## WHAT TO DO
Hand back all records exactly, pictures omitted.

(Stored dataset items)
☆ ☆ ☆ ☆ ☆ ☆ ☆

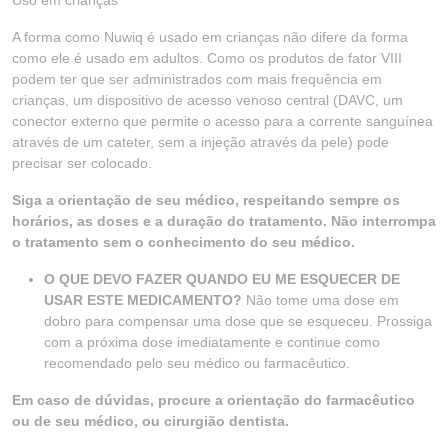
Uso em crianças
A forma como Nuwiq é usado em crianças não difere da forma
como ele é usado em adultos. Como os produtos de fator VIII
podem ter que ser administrados com mais frequência em
crianças, um dispositivo de acesso venoso central (DAVC, um
conector externo que permite o acesso para a corrente sanguínea
através de um cateter, sem a injeção através da pele) pode
precisar ser colocado.
Siga a orientação de seu médico, respeitando sempre os
horários, as doses e a duração do tratamento. Não interrompa
o tratamento sem o conhecimento do seu médico.
O QUE DEVO FAZER QUANDO EU ME ESQUECER DE
USAR ESTE MEDICAMENTO?
Não tome uma dose em
dobro para compensar uma dose que se esqueceu. Prossiga
com a próxima dose imediatamente e continue como
recomendado pelo seu médico ou farmacêutico.
Em caso de dúvidas, procure a orientação do farmacêutico
ou de seu médico, ou cirurgião dentista.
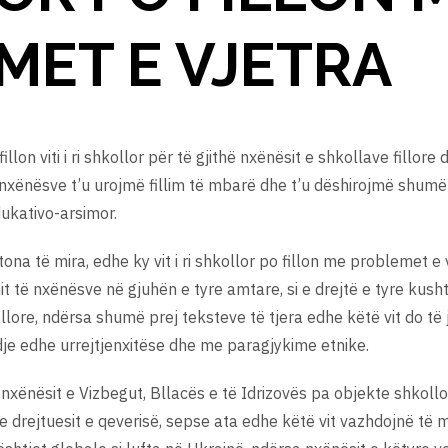
MET E VJETRA
illon viti i ri shkollor për të gjithë nxënësit e shkollave fillo
 nxënësve t’u urojmë fillim të mbarë dhe t’u dëshirojmë shumë 
dukativo-arsimor.
na të mira, edhe ky vit i ri shkollor po fillon me problemet e 
it të nxënësve në gjuhën e tyre amtare, si e drejtë e tyre ku
ore, ndërsa shumë prej teksteve të tjera edhe këtë vit do t
je edhe urrejtjenxitëse dhe me paragjykime etnike.
ë nxënësit e Vizbegut, Bllacës e të Idrizovës pa objekte shkoll
are drejtuesit e qeverisë, sepse ata edhe këtë vit vazhdojnë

☆ ☆ ☆ ☆ ☆ ☆ ☆

## EXPECTED OUTPUT
Uso em crianças
A forma como Nuwiq é usado em crianças não difere da forma
como ele é usado em adultos. Como os produtos de fator VIII
podem ter que ser administrados com mais frequência em
crianças, um dispositivo de acesso venoso central (DAVC, um
conector externo que permite o acesso para a corrente sanguínea
através de um cateter, sem a injeção através da pele) pode
precisar ser colocado.
Siga a orientação de seu médico, respeitando sempre os
horários, as doses e a duração do tratamento. Não interrompa
o tratamento sem o conhecimento do seu médico.
O QUE DEVO FAZER QUANDO EU ME ESQUECER DE
USAR ESTE MEDICAMENTO?
Não tome uma dose em
dobro para compensar uma dose que se esqueceu. Prossiga
com a próxima dose imediatamente e continue como
recomendado pelo seu médico ou farmacêutico.
Em caso de dúvidas, procure a orientação do farmacêutico
ou de seu médico, ou cirurgião dentista.
MET E VJETRA
illon viti i ri shkollor për të gjithë nxënësit e shkollave fillo
 nxënësve t’u urojmë fillim të mbarë dhe t’u dëshirojmë shumë 
dukativo-arsimor.
na të mira, edhe ky vit i ri shkollor po fillon me problemet e 
it të nxënësve në gjuhën e tyre amtare, si e drejtë e tyre ku
ore, ndërsa shumë prej teksteve të tjera edhe këtë vit do t
je edhe urrejtjenxitëse dhe me paragjykime etnike.
ë nxënësit e Vizbegut, Bllacës e të Idrizovës pa objekte shkoll
are drejtuesit e qeverisë, sepse ata edhe këtë vit vazhdojnë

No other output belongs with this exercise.